Si l’affaire fait grand bruit, c’est aussi parce que l’Electronic Frontier Foundation (EFF) y est allée de ses conseils, pour le moins radicaux : désactiver temporairement les extensions des clients email, comme Enigmail sur Thunderbird, GPGTools pour Apple Mail et Gpg4Win sur Outlook, avec une marche à suivre détaillée pour chacun.
Elle pousse également Signal comme solution de secours, même si une messagerie instantanée ne remplit pas exactement les mêmes fonctions. Entre temps, les chercheurs ont publié les détails avec une journée d'avance sur le calendrier annoncé, poussés par des tombereaux de critiques et les vives réactions des développeurs des outils ciblés.

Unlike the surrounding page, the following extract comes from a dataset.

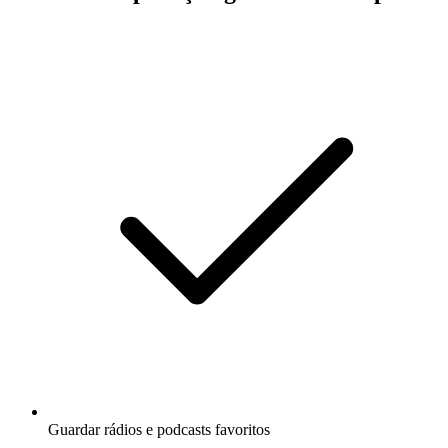
Guardar rádios e podcasts favoritos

Les éternels problèmes de mails au format HTML
Les failles, rassemblées sous l’appellation EFAIL, ne peuvent être exploitées que pour des emails en HTML. Tous ceux n’utilisant que le texte brut sont donc épargnés. Le ou les pirates doivent posséder au moins un email chiffré, un détail qui a toute son importance puisqu'il leur faudra s’introduire sur le serveur ou le terminal pour dérober les données.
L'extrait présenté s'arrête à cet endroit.